Grouping documents into collections by type (i.e. a session collection ‘sessions_dev’, ‘sessions_prod’) allows you to avoid an extra index on a type field. Similarly you may consider to split edge collections instead of specifying the type of the connection inside the edge document.

A few things to consider:

  • Adding an extra collection always incurs a small amount of overhead for the collection metadata and indexes.
  • You cannot use more than 2048 collections/shards per AQL query
  • Uniqueness constraints on certain attributes (via an unique index) can only be enforced by ArangoDB within one collection

Cluster Sharding

The ArangoDB cluster partitions your collections into one or more shards across multiple DB-Servers. This enables efficient horizontal scaling: It allows you to store much more data, since ArangoDB distributes the data automatically to the different servers. In many situations one can also reap a benefit in data throughput, again because the load can be distributed to multiple machines.

ArangoDB uses the specified shard keys to determine in which shard a given document is stored. Choosing the right shard key can have significant impact on your performance can reduce network traffic and increase performance.

ArangoDB uses consistent hashing to compute the target shard from the given values (as specified via ‘shardKeys’). The ideal set of shard keys allows ArangoDB to distribute documents evenly across your shards and your DB-Servers. By default ArangoDB uses the _key field as a shard key. For a custom shard key you should consider a few different properties:

  • Cardinality: The cardinality of a set is the number of distinct values that it contains. A shard key with only N distinct values cannot be hashed onto more than N shards. Consider using multiple shard keys, if one of your values has a low cardinality.
  • Frequency: Consider how often a given shard key value may appear in your data. Having a lot of documents with identical shard keys leads to unevenly distributed data. Consider using multiple shard keys or a different one that is more suitable.

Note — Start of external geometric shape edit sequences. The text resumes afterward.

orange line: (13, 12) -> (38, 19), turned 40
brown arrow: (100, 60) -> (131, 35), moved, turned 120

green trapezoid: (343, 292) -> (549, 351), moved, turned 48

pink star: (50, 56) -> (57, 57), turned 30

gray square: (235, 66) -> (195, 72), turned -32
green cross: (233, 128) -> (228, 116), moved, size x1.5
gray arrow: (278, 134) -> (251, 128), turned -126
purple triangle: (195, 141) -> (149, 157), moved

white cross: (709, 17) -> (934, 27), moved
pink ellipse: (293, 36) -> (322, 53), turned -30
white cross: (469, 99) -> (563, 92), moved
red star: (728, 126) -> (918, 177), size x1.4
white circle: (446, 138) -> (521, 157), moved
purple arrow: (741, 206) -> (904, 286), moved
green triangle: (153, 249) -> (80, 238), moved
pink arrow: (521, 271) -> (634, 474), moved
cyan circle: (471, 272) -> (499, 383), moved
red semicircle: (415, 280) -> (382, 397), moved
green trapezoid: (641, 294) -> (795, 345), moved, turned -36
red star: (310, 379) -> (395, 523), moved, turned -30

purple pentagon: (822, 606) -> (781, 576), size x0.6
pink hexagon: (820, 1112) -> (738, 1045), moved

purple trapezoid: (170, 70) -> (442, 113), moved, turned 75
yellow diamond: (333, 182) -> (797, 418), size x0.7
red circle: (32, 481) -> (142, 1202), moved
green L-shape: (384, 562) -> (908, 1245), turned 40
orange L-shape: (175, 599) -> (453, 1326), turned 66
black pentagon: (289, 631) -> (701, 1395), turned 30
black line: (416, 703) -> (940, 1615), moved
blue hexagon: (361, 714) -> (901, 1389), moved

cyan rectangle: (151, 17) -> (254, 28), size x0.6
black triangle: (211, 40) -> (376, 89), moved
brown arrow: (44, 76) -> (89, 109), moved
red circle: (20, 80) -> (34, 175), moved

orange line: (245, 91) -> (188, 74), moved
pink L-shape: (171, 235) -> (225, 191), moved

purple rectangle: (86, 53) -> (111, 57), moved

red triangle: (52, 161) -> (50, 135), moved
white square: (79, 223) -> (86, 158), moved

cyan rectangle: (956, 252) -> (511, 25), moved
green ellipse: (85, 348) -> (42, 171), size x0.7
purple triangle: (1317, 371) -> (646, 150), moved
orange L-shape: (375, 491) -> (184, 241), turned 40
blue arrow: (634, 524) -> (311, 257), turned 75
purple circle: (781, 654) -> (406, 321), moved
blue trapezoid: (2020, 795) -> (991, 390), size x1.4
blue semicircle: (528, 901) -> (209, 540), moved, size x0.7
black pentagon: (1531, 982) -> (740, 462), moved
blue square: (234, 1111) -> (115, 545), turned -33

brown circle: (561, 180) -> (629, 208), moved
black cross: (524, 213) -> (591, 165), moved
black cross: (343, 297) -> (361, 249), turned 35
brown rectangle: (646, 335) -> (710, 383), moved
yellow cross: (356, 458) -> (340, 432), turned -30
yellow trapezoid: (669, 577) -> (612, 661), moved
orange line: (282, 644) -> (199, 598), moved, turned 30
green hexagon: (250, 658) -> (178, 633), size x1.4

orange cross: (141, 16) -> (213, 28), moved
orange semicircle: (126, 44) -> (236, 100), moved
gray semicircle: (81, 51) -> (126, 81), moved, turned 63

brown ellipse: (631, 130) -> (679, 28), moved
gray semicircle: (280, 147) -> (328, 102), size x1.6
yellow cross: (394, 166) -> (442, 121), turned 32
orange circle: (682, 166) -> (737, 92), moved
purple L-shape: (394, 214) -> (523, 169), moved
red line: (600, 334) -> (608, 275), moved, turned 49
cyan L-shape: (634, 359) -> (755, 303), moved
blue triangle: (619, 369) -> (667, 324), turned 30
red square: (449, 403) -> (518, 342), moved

The default sharding should randomly distribute your documents across your cluster machines. This may be good enough for you, but depending on the kind of AQL queries and other operations an application performs, it may leave a lot of performance on the table.

See Cluster Sharding for more information.

SmartGraphs

SmartGraphs are an Enterprise Edition feature of ArangoDB. It enables you to manage graphs at scale. It provides a vast performance benefit for all graphs sharded in an ArangoDB Cluster.

To add a SmartGraph you need a SmartGraph attribute that partitions your graph into several smaller sub-graphs. Ideally these sub-graphs follow a “natural” structure in your data. These subgraphs have a large amount of edges that only connect vertices in the same subgraph and only have few edges connecting vertices from other subgraphs.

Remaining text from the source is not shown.